Growing up, running for Kipchoge was functional. Schoolchildren in Kenya often run long distances without thinking anything about it, and he would run to school and back every day, also repeating the journey at lunch.
“You don’t know you are running because it is a must,” says Kipchoge.
But in 2002 at the age of 18 his life was changed forever when his now-coach Patrick Sang offered him a training plan to channel his obvious talent. The only problem? He didn’t have a pen.
“I just got a stick and wrote the plan for 10 days down on my arm,” Kipchoge says. “Then I just crammed it in my head, rushed home and got a pen and paper to write down what he had told me while it was fresh in my mind.”
Eighteen years later, Kipchoge – now 35 and a multi-millionaire thanks to his incredible athletic success, the first person to run the marathon distance in under two hours – has unsurprisingly long since replaced the stick and arm method with a training journal.
But many things have remained the same. The life Kipchoge lives is a simple one, as free from distractions as possible. The setting is the remote Kenyan village of Kaptagat.
Short presentational grey line
The first thing that strikes you is the quiet.

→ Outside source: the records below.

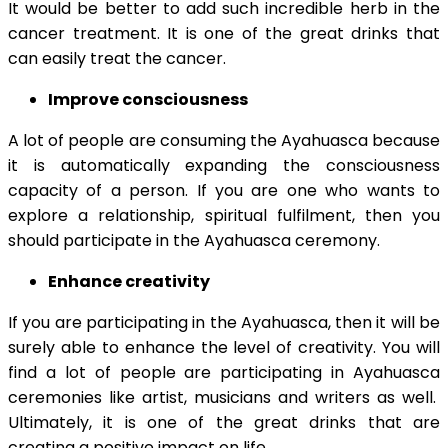
It would be better to add such incredible herb in the
cancer treatment. It is one of the great drinks that
can easily treat the cancer.
Improve consciousness
A lot of people are consuming the Ayahuasca because
it is automatically expanding the consciousness
capacity of a person. If you are one who wants to
explore a relationship, spiritual fulfilment, then you
should participate in the Ayahuasca ceremony.
Enhance creativity
If you are participating in the Ayahuasca, then it will be
surely able to enhance the level of creativity. You will
find a lot of people are participating in Ayahuasca
ceremonies like artist, musicians and writers as well.
Ultimately, it is one of the great drinks that are
creating a positive impact on life.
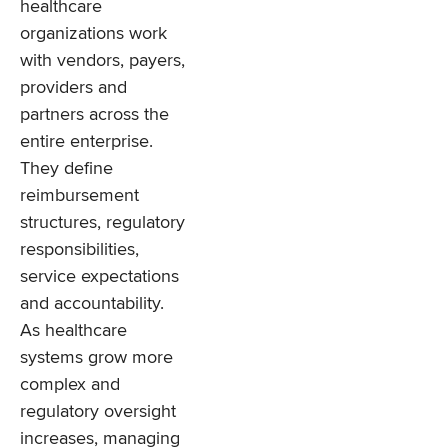
healthcare
organizations work
with vendors, payers,
providers and
partners across the
entire enterprise.
They define
reimbursement
structures, regulatory
responsibilities,
service expectations
and accountability.
As healthcare
systems grow more
complex and
regulatory oversight
increases, managing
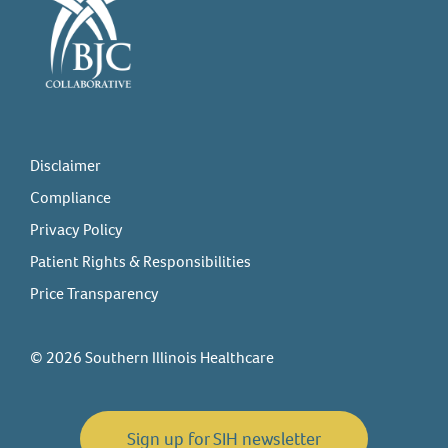
Disclaimer
Compliance
Privacy Policy
Patient Rights & Responsibilities
Price Transparency
© 2026 Southern Illinois Healthcare
Sign up for SIH newsletter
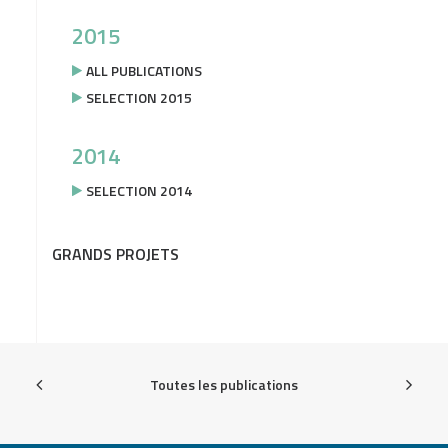
2015
ALL PUBLICATIONS
SELECTION 2015
2014
SELECTION 2014
GRANDS PROJETS
Toutes les publications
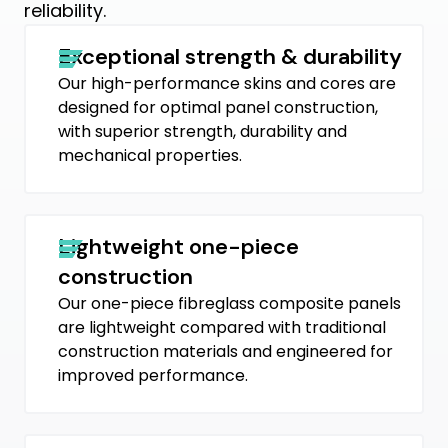
reliability.
Exceptional strength & durability
Our high-performance skins and cores are
designed for optimal panel construction,
with superior strength, durability and
mechanical properties.
Lightweight one-piece
construction
Our one-piece fibreglass composite panels
are lightweight compared with traditional
construction materials and engineered for
improved performance.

It’s taken a 24-hour journey from the UK, with three plane rides and multiple taxis, to reach Kipchoge’s camp. We’re a long way from the hustle and bustle of city life.
The bright orange dust roads that surround the camp are bumpy and rutted. But inside the gates, the grass is lush, green and smooth. A host of people mill around – at any given time up to 30 athletes live and train here – but the atmosphere is slow and tranquil.

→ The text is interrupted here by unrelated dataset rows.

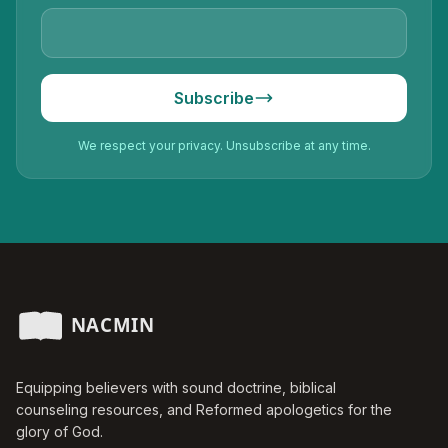
Subscribe
We respect your privacy. Unsubscribe at any time.
Equipping believers with sound doctrine, biblical
counseling resources, and Reformed apologetics for the
glory of God.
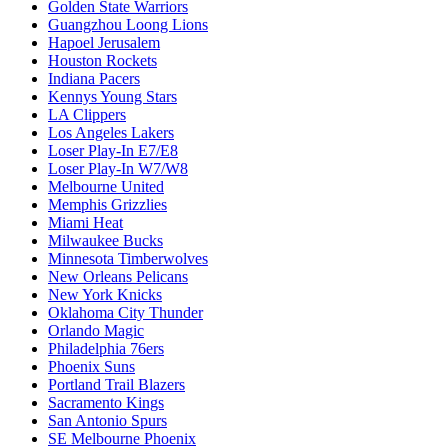
Golden State Warriors
Guangzhou Loong Lions
Hapoel Jerusalem
Houston Rockets
Indiana Pacers
Kennys Young Stars
LA Clippers
Los Angeles Lakers
Loser Play-In E7/E8
Loser Play-In W7/W8
Melbourne United
Memphis Grizzlies
Miami Heat
Milwaukee Bucks
Minnesota Timberwolves
New Orleans Pelicans
New York Knicks
Oklahoma City Thunder
Orlando Magic
Philadelphia 76ers
Phoenix Suns
Portland Trail Blazers
Sacramento Kings
San Antonio Spurs
SE Melbourne Phoenix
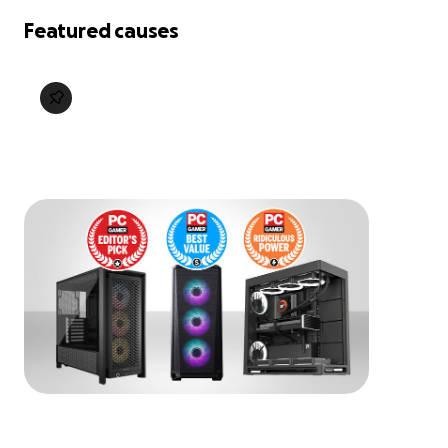
Featured causes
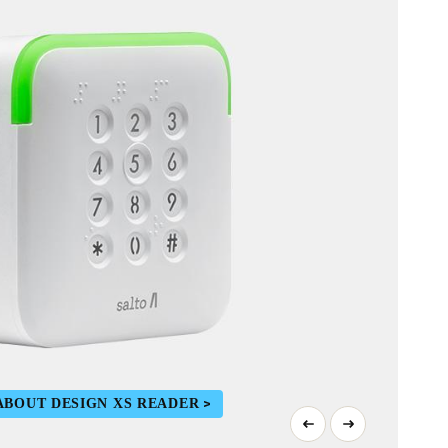
ABOUT DESIGN XS READER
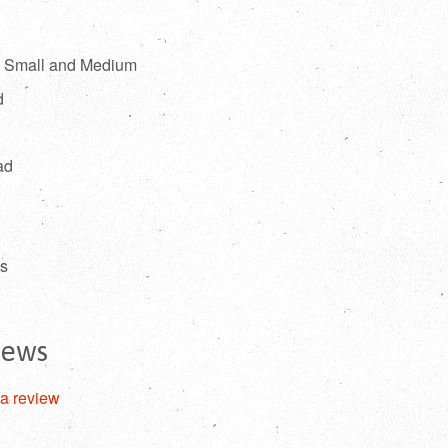
l, Small and Medium
d
ad
es
iews
 a review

If it weren’t for the rows and rows of £200 Nike Vaporfly shoes on racks outside the two dormitories (one for men, one for women) you could be forgiven for thinking you were in a Buddhist retreat.
Kipchoge’s weekly routine is certainly monastic. From Monday to Saturday every week, running is a religion. Despite his wife and three children being only a short drive away in the family home, Kipchoge chooses to spend the week in a basic room in the dormitories here. There is one nod to his celebrity status – he has his own room while everyone else shares. But other than that life is spartan.
“Our life here is simple, very simple,” he says. “Get up in the morning, go for a run, come back. If it is a day for cleaning, we do the cleaning, or we just relax. Then go for lunch, massage, the 4 o’clock run, evening tea, relax, go to sleep. As simple as that.”